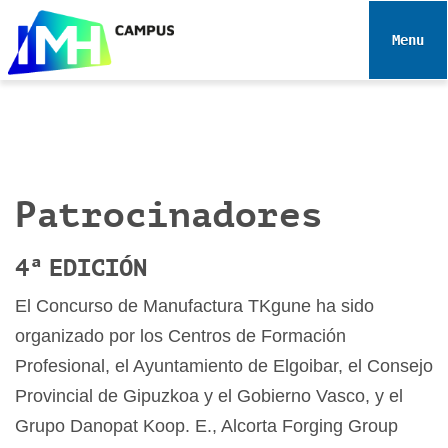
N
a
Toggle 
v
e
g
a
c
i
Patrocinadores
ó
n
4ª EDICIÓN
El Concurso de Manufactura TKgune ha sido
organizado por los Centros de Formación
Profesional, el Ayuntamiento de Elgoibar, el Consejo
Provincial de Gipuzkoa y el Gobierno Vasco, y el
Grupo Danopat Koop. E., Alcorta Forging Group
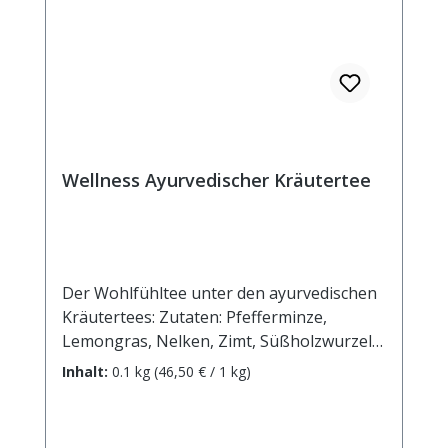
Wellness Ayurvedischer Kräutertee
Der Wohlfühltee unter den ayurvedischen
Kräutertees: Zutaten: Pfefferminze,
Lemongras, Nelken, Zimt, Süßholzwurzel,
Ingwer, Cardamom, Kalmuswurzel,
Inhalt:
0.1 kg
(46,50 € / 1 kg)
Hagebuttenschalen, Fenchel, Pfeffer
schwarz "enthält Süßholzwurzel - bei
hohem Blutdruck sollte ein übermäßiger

----

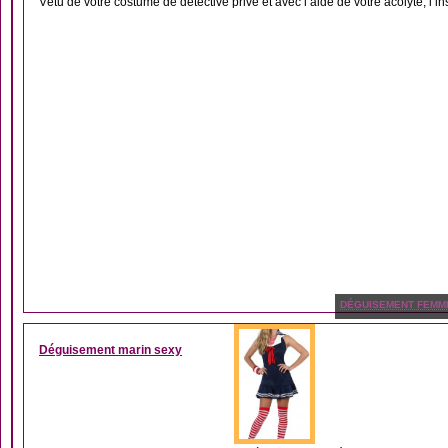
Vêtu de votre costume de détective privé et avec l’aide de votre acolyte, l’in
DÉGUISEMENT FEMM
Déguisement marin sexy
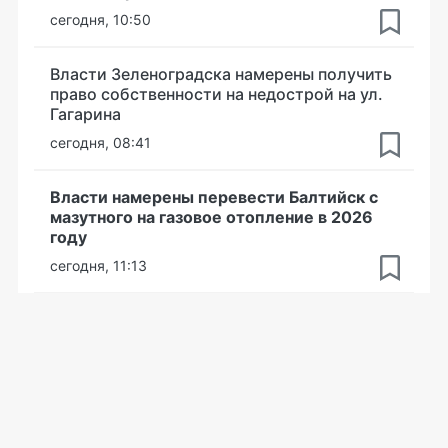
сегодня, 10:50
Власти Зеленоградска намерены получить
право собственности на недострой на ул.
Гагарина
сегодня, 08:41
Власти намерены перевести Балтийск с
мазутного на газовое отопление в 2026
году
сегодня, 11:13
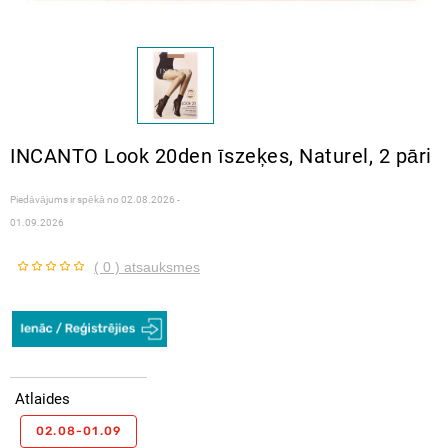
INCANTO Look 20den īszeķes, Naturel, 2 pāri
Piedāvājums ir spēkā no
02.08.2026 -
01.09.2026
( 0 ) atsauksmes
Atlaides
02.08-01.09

----

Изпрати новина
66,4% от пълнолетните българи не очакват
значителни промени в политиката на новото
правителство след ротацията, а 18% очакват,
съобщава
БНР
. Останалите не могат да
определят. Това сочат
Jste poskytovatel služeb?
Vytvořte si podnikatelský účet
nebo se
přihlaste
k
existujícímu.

----

Your objective: Your task is to restate, word for word, only those lines above that fall between the line holding "Piedāvājums ir spēkā no" and the line holding "02.08-01.09", inclusive.

Reply:
Piedāvājums ir spēkā no
02.08.2026 -
01.09.2026
( 0 ) atsauksmes
Atlaides
02.08-01.09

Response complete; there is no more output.